[RECORDS FOR THIS TASK Boundary: Start]

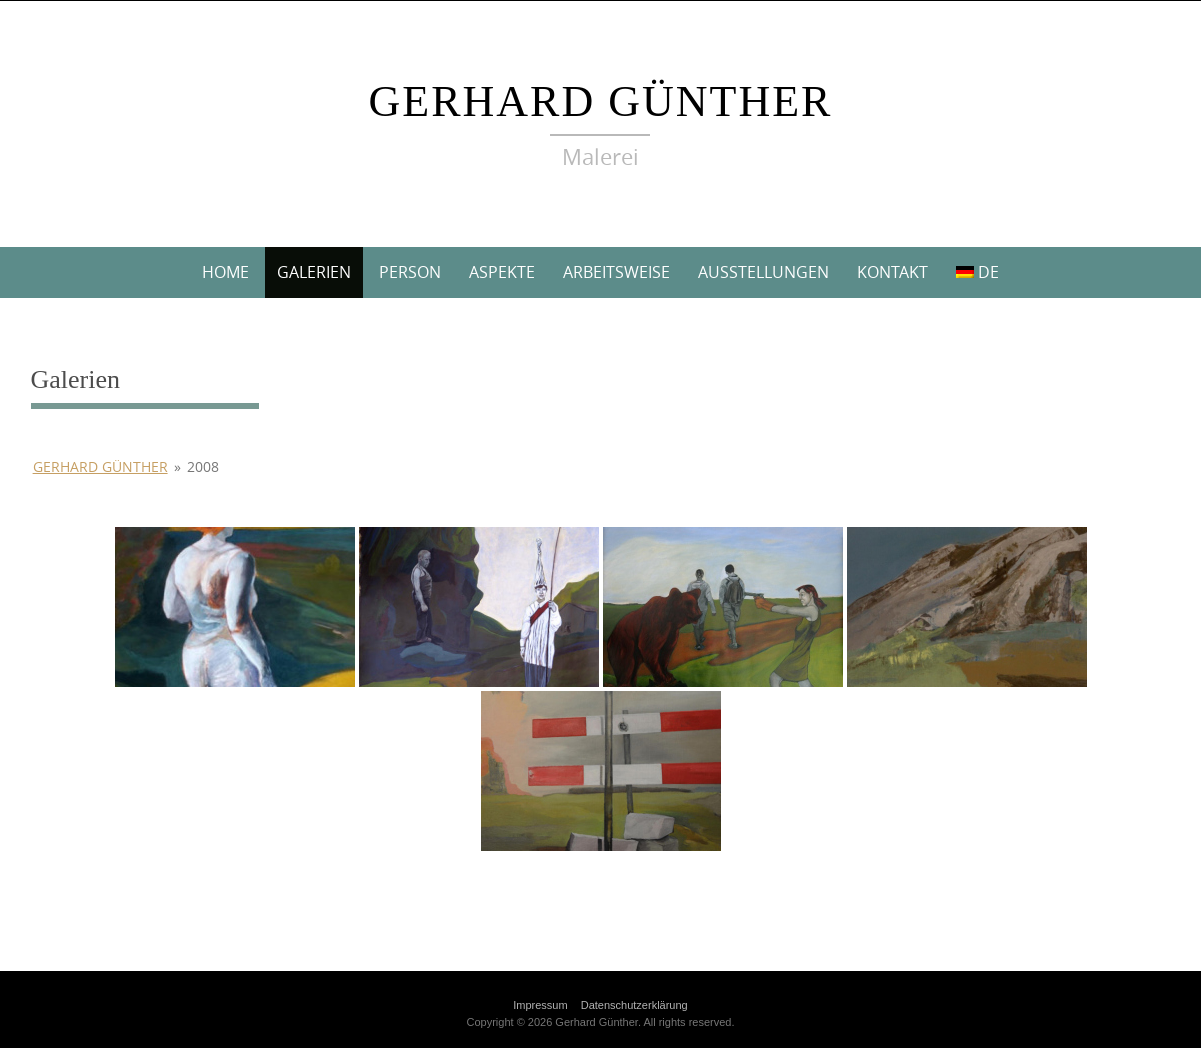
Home (225, 272)
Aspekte (502, 272)
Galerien (314, 272)
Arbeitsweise (616, 272)
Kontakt (892, 272)
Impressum (540, 1005)
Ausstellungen (763, 272)
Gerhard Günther (601, 101)
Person (410, 272)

[RECORDS FOR THIS TASK Boundary: End]

**PROBLEM TO WORK ON:** Your copy of the data above should match it exactly, apart from the images.

**RESPONSE:**
Home (225, 272)
Aspekte (502, 272)
Galerien (314, 272)
Arbeitsweise (616, 272)
Kontakt (892, 272)
Impressum (540, 1005)
Ausstellungen (763, 272)
Gerhard Günther (601, 101)
Person (410, 272)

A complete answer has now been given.